» WHAT NEEDS TO BE DONE
If an entry holds a picture, drop the picture but restate the entry word for word.

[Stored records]
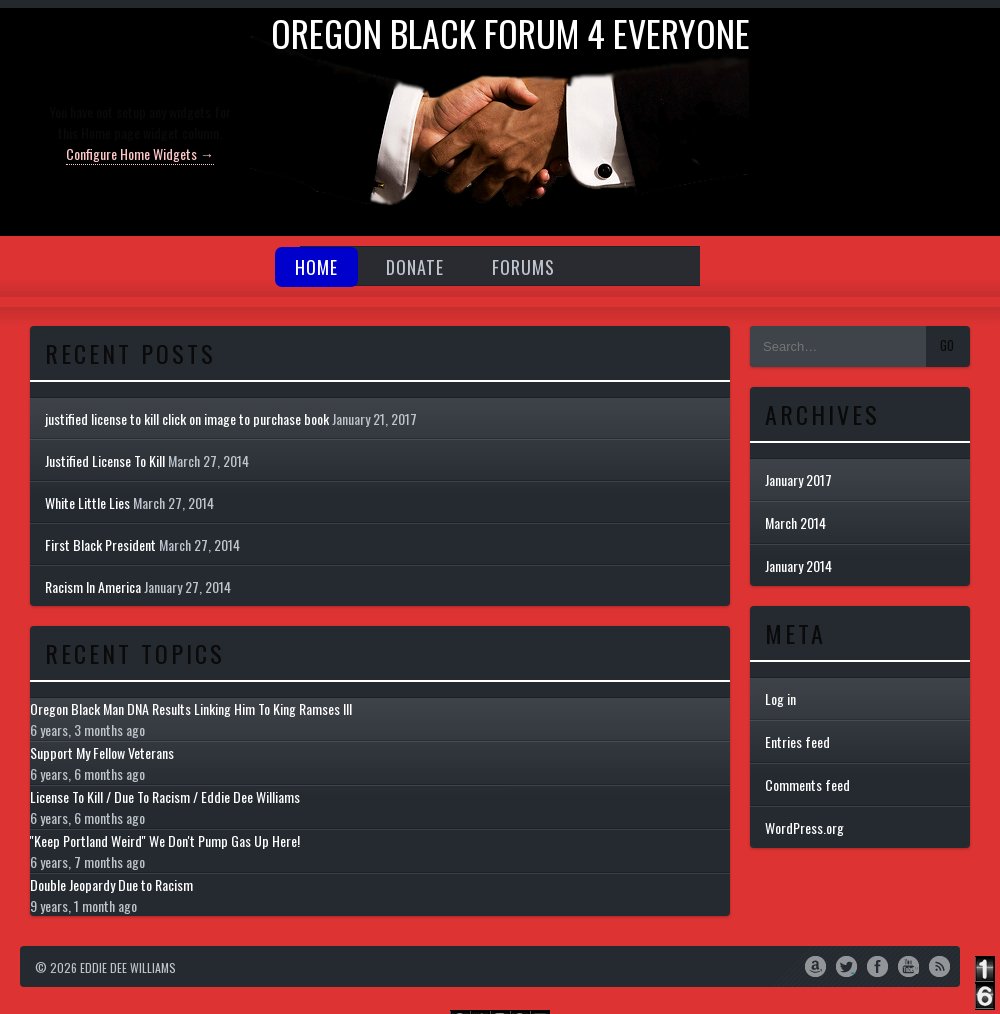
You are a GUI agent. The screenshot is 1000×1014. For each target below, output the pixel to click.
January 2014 (798, 565)
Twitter (846, 965)
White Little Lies (87, 502)
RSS (939, 965)
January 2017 (798, 479)
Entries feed (797, 741)
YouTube (908, 965)
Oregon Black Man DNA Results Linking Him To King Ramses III (191, 708)
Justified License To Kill (105, 460)
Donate (415, 267)
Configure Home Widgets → (140, 153)
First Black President (100, 544)
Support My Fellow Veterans (102, 752)
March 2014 (795, 522)
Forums (523, 267)
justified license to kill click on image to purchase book (187, 418)
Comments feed (807, 784)
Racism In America (93, 586)
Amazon (815, 965)
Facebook (877, 965)
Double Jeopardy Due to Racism (111, 884)
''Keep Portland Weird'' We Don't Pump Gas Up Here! (165, 840)
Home (316, 267)
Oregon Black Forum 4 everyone (510, 32)
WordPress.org (804, 827)
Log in (780, 698)
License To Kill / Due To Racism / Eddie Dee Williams (165, 796)
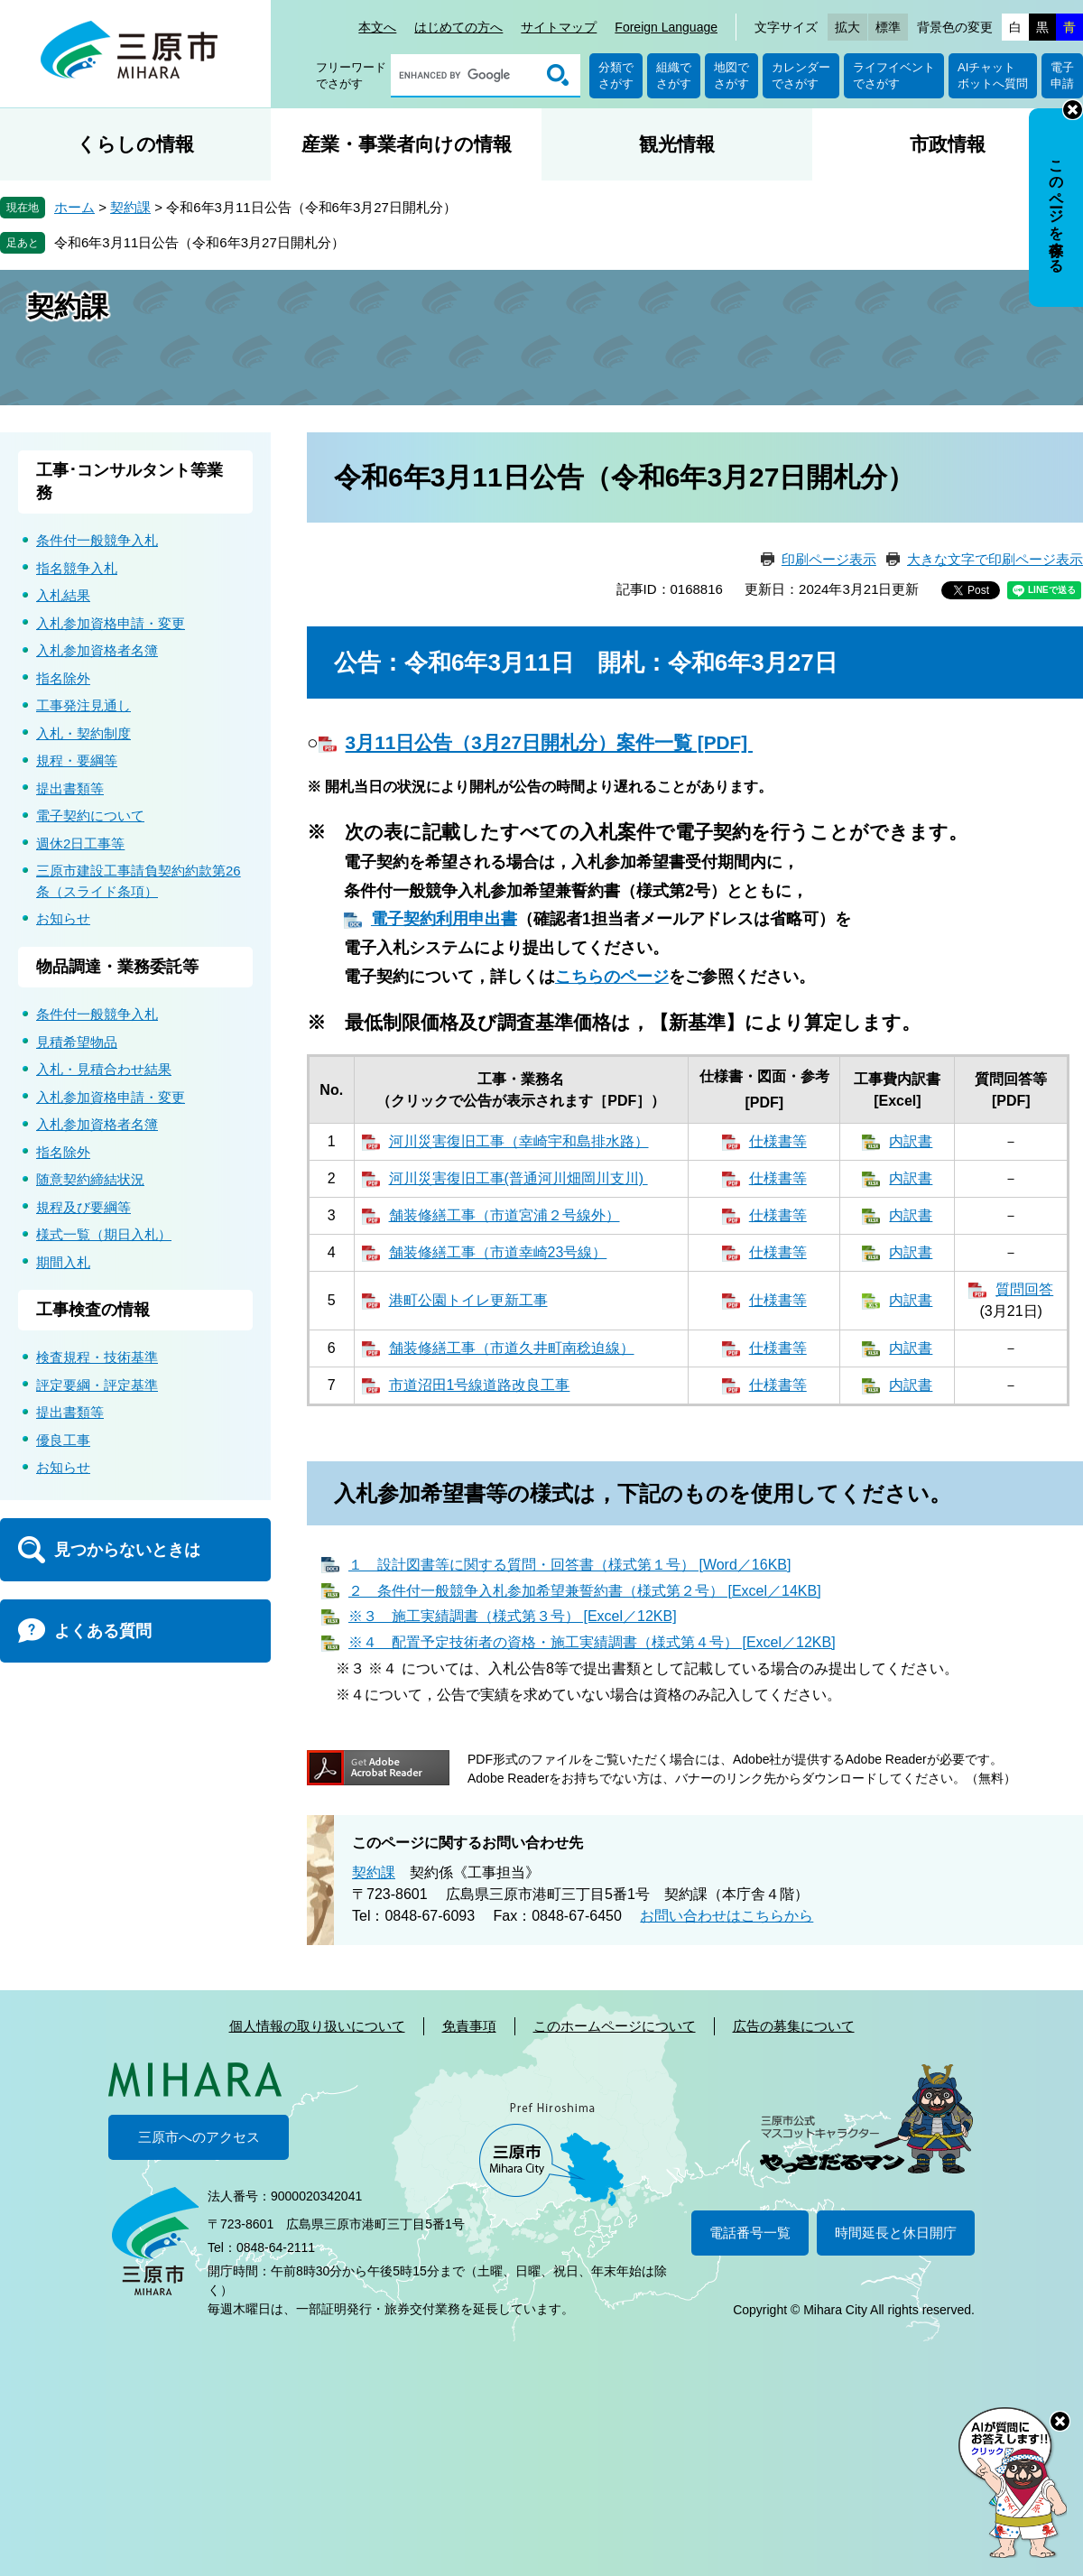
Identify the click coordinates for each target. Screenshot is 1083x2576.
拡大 (847, 27)
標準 (888, 27)
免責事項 (469, 2026)
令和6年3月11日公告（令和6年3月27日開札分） (199, 242)
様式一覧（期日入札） (103, 1234)
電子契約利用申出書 (444, 919)
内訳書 (910, 1141)
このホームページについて (614, 2026)
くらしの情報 (135, 144)
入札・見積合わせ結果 (103, 1069)
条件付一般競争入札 (97, 540)
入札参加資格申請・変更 (110, 623)
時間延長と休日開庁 (896, 2232)
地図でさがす (731, 75)
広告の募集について (794, 2026)
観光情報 (677, 144)
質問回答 (1024, 1289)
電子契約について (90, 815)
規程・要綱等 (76, 760)
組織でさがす (673, 75)
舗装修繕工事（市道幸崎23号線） (498, 1252)
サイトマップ (559, 27)
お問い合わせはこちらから (726, 1915)
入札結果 (63, 595)
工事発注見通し (83, 705)
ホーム (74, 207)
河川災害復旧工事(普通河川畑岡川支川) (518, 1178)
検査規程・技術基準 (97, 1357)
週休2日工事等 (80, 843)
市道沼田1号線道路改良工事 (479, 1385)
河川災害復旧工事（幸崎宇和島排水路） (519, 1141)
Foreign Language (666, 27)
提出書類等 (70, 788)
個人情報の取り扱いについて (317, 2026)
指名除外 (63, 678)
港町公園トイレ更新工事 (468, 1300)
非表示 (1072, 109)
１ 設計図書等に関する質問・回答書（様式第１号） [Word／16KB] (569, 1564)
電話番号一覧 (750, 2232)
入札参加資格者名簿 (97, 650)
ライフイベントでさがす (894, 75)
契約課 (130, 207)
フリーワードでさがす (351, 75)
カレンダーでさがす (801, 75)
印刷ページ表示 (829, 559)
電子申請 (1062, 75)
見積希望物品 (76, 1042)
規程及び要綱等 (83, 1207)
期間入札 (63, 1262)
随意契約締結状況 (90, 1179)
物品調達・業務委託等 (117, 967)
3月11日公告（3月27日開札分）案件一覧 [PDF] (549, 742)
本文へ (377, 27)
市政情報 (948, 144)
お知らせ (63, 918)
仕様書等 (778, 1141)
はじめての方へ (458, 27)
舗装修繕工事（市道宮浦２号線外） (504, 1215)
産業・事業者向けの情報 (406, 144)
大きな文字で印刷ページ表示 (995, 559)
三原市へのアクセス (199, 2137)
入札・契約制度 (83, 733)
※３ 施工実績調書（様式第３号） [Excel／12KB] (512, 1616)
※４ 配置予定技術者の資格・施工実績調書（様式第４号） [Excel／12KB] (592, 1642)
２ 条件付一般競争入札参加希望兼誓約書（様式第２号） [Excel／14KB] (584, 1590)
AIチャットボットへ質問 (993, 75)
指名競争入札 (76, 568)
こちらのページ (612, 977)
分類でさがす (616, 75)
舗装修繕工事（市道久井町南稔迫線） (511, 1348)
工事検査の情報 (93, 1310)
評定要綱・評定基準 (97, 1385)
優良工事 (63, 1440)
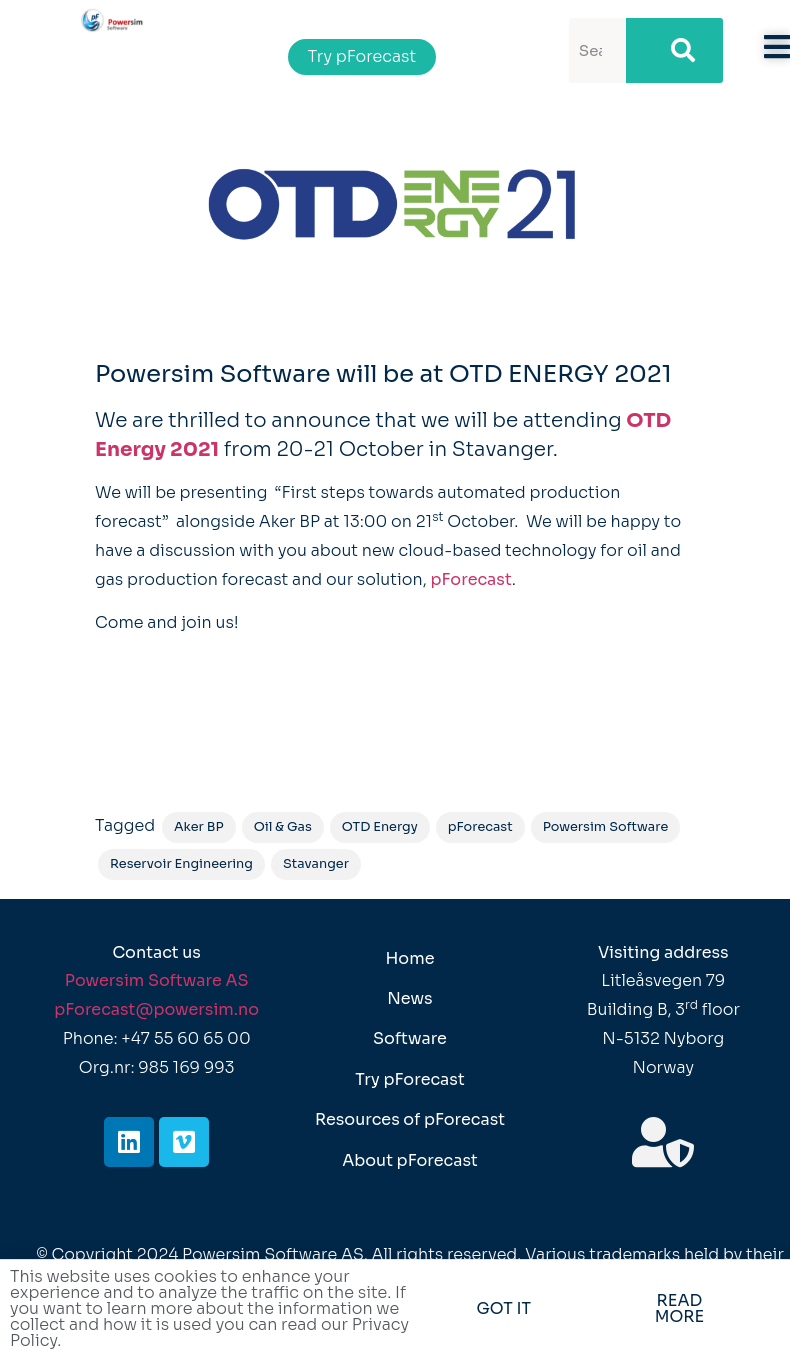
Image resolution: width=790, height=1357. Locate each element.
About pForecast (410, 1160)
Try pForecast (409, 1079)
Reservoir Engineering (181, 864)
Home (410, 958)
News (409, 998)
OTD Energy (380, 827)
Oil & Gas (283, 827)
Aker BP (199, 827)
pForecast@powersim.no (156, 1009)
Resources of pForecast (410, 1119)
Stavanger (316, 864)
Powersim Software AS (157, 980)
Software (410, 1038)
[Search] (674, 50)
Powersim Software (606, 827)
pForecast (471, 579)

» RESULT
You are a GUI agent. The screenshot is 1000×1014. For each target below, output the pixel to click.
January 2014 (798, 565)
Twitter (846, 965)
White Little Lies (87, 502)
RSS (939, 965)
January 2017 (798, 479)
Entries feed (797, 741)
YouTube (908, 965)
Oregon Black Man DNA Results Linking Him To King Ramses III (191, 708)
Justified License To Kill (105, 460)
Donate (415, 267)
Configure Home Widgets → (140, 153)
First Black President (100, 544)
Support My Fellow Veterans (102, 752)
March 2014 (795, 522)
Forums (523, 267)
justified license to kill click on image to purchase book (187, 418)
Comments feed (807, 784)
Racism In America (93, 586)
Amazon (815, 965)
Facebook (877, 965)
Double Jeopardy Due to Racism (111, 884)
''Keep Portland Weird'' We Don't Pump Gas Up Here! (165, 840)
Home (316, 267)
Oregon Black Forum 4 everyone (510, 32)
WordPress.org (804, 827)
Log in (780, 698)
License To Kill / Due To Racism / Eddie Dee Williams (165, 796)
Identify the click coordinates for each target. Screenshot is 1083x2576.
拡大 (847, 27)
標準 (888, 27)
免責事項 (469, 2026)
令和6年3月11日公告（令和6年3月27日開札分） (199, 242)
様式一覧（期日入札） (103, 1234)
電子契約利用申出書 (444, 919)
内訳書 (910, 1141)
このホームページについて (614, 2026)
くらしの情報 (135, 144)
入札・見積合わせ結果 (103, 1069)
条件付一般競争入札 (97, 540)
入札参加資格申請・変更 (110, 623)
時間延長と休日開庁 (896, 2232)
地図でさがす (731, 75)
広告の募集について (794, 2026)
観光情報 (677, 144)
質問回答 (1024, 1289)
電子契約について (90, 815)
規程・要綱等 (76, 760)
組織でさがす (673, 75)
舗装修繕工事（市道幸崎23号線） (498, 1252)
サイトマップ (559, 27)
お問い合わせはこちらから (726, 1915)
入札結果 (63, 595)
工事発注見通し (83, 705)
ホーム (74, 207)
河川災害復旧工事(普通河川畑岡川支川) (518, 1178)
検査規程・技術基準 (97, 1357)
週休2日工事等 (80, 843)
市道沼田1号線道路改良工事 (479, 1385)
河川災害復旧工事（幸崎宇和島排水路） (519, 1141)
Foreign Language (666, 27)
提出書類等 (70, 788)
個人情報の取り扱いについて (317, 2026)
指名除外 (63, 678)
港町公園トイレ更新工事 (468, 1300)
非表示 (1072, 109)
１ 設計図書等に関する質問・回答書（様式第１号） [Word／16KB] (569, 1564)
電話番号一覧 (750, 2232)
入札参加資格者名簿 (97, 650)
ライフイベントでさがす (894, 75)
契約課 (130, 207)
フリーワードでさがす (351, 75)
カレンダーでさがす (801, 75)
印刷ページ表示 (829, 559)
電子申請 (1062, 75)
見積希望物品 (76, 1042)
規程及び要綱等 (83, 1207)
期間入札 (63, 1262)
随意契約締結状況 (90, 1179)
物品調達・業務委託等 (117, 967)
3月11日公告（3月27日開札分）案件一覧 [PDF] (549, 742)
本文へ (377, 27)
市政情報 (948, 144)
お知らせ (63, 918)
仕様書等 (778, 1141)
はじめての方へ (458, 27)
舗装修繕工事（市道宮浦２号線外） (504, 1215)
産業・事業者向けの情報 (406, 144)
大きな文字で印刷ページ表示 (995, 559)
三原市へのアクセス (199, 2137)
入札・契約制度 (83, 733)
※３ 施工実績調書（様式第３号） [Excel／12KB] (512, 1616)
※４ 配置予定技術者の資格・施工実績調書（様式第４号） [Excel／12KB] (592, 1642)
２ 条件付一般競争入札参加希望兼誓約書（様式第２号） [Excel／14KB] (584, 1590)
AIチャットボットへ質問 (993, 75)
指名競争入札 (76, 568)
こちらのページ (612, 977)
分類でさがす (616, 75)
舗装修繕工事（市道久井町南稔迫線） (511, 1348)
工事検査の情報 (93, 1310)
評定要綱・評定基準 (97, 1385)
優良工事 (63, 1440)
Image resolution: width=790, height=1357. Locate each element.
About pForecast (410, 1160)
Try pForecast (409, 1079)
Reservoir Engineering (181, 864)
Home (410, 958)
News (409, 998)
OTD Energy (380, 827)
Oil & Gas (283, 827)
Aker BP (199, 827)
pForecast@powersim.no (156, 1009)
Resources of pForecast (410, 1119)
Stavanger (316, 864)
Powersim Software AS (157, 980)
Software (410, 1038)
[Search] (674, 50)
Powersim Software (606, 827)
pForecast (471, 579)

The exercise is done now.